Waking Up Inside a Dream: Colorado National Monument

The four of us are crammed into Mel’s CRV along with two tents, four sleeping bags, four sleeping mats, two coolers, two paper bags full of food and cooking utensils, three bags of various camping gear, pillows and blankets. There is just enough space for exactly everything we have, nothing more. All four windows are down. Arms are dancing like snakes in rhythm with the air currents. Toes are tapping on beat to the soulful cries of Fiona Apple. The sun is shining as we pull out of Denver and onto the open road.

Our original plan was to drive to Telluride, but work schedules delay our departure and we decide we don’t want to pitch our tents too late at night. So we settle for a halfway point to sleep and will continue our journey tomorrow. Mel picks a spot on the map. “Grand Junction-” she says, “we can camp there for the night.” We know nothing about the proposed city, and we expect nothing from it. A place to camp and wait for daylight. No objections.

We drive for hours, protected by a fortress of mountains, a new comfort. Patches of blue sky punctuate puffy clouds. Verdant spruces and pines shoot up from the earth like arrows, saying “this way, climb higher, venture further.” Nightfall comes sooner than expected. It’s already becoming difficult to see beyond the blurry glow of headlights. The road is steep and winding, flanked by vertiginous drops to red rock valleys below leaving little room for error. But we don’t know it. For now, both the perils and the beauty of the vistas that surround us are obscured from view. We see only the darkness. We hear only stillness.

There is an eerie and exciting sensation that leaves one to run away with imaginative possibilities–of what we’re hurtling towards, becoming engulfed by; of what lies ahead. I crane my neck out the window to feel the difference–there’s always something different in a new place. It’s subtle, but it’s there, and it forces me to adapt, to feel different too. The air is cool and crisp, gently loosening wisps of hair from my ponytail.

We arrive to a quiet campsite. We throw our tents up in a hurry and get to sleep, eager for the next day. For daylight to reveal our geography. For the light to make known if we’ve picked a good campsite. Or if we’ll discover new treasures in this strange land, something we can take with us and hold on to.

It’s Mel who wakes first, walking back to the campsite with raised eyebrows in her earth-toned outfit matching the landscape. “You have to see it. Walk that way.” She points to a nondescript area behind some bushes by our campsite. There appears to be nothing there.

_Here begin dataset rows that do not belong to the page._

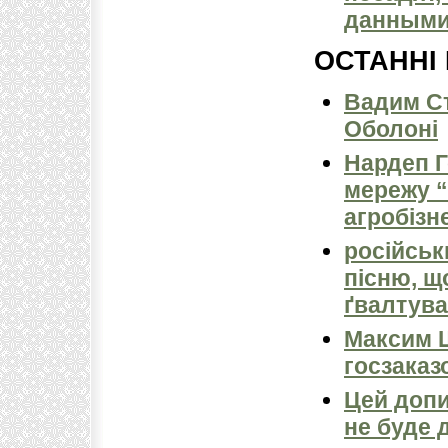
данным
ОСТАННІ
Вадим Ст
Оболоні
Нардеп 
мережу “
агробізн
російськ
пісню, щ
ґвалтува
Максим 
госзаказ
Цей допи
не буде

After a few steps, a canyon, deep and warped, like a terra cotta bowl made just for us. Like the impulsive decision of God at the wheel, creating pottery in a frenzy, trusting us to comprehend the significance. It’s red and sandy, rustic, flawed. Yet perfect. It’s my first experience, I realize, with the quintessential American Wild West. Some say it’s the “heart of the world,” or, at least, the U.S. Stripes of mahogany and vermillion etched into buff-colored rocks. The tint of sepia that saturates everything. The intense feeling of being so small, let loose in a giant’s world. I keep repeating in my head “It’s for me; it’s for us.” But it’s not. It just is.

Little did we know we had chosen Colorado National Monument as our campsite, or that the largest flat-topped mountain in the world was nearby. Terms like “national park” and “sandstone masterpiece” place perspective, but they’re not needed. We’re already in awe. We hike through it; we’re in it. I’m not yet awake. I’m still asleep inside this dream.